• [Exercise objective]
Please give back an exact reproduction of the lines from the one with "<instances>...</instances> (empty list" through the end of the entries below, and no others.

Dataset entries
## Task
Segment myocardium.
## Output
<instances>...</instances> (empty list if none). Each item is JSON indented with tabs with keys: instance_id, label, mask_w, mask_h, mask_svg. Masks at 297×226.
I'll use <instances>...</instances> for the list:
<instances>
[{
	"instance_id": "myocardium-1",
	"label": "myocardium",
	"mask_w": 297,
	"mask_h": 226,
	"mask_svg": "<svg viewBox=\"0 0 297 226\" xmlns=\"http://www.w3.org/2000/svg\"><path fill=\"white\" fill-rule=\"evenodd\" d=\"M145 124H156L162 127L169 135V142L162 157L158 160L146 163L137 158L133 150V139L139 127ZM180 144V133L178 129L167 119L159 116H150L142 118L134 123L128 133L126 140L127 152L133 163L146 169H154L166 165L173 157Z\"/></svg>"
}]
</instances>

• [Answer to this exercise]
<instances>...</instances> (empty list if none). Each item is JSON indented with tabs with keys: instance_id, label, mask_w, mask_h, mask_svg. Masks at 297×226.
I'll use <instances>...</instances> for the list:
<instances>
[{
	"instance_id": "myocardium-1",
	"label": "myocardium",
	"mask_w": 297,
	"mask_h": 226,
	"mask_svg": "<svg viewBox=\"0 0 297 226\" xmlns=\"http://www.w3.org/2000/svg\"><path fill=\"white\" fill-rule=\"evenodd\" d=\"M145 124H156L162 127L169 135V142L162 157L158 160L146 163L137 158L133 150V139L139 127ZM180 144V133L178 129L167 119L159 116H150L142 118L134 123L128 133L126 140L127 152L133 163L146 169H154L166 165L173 157Z\"/></svg>"
}]
</instances>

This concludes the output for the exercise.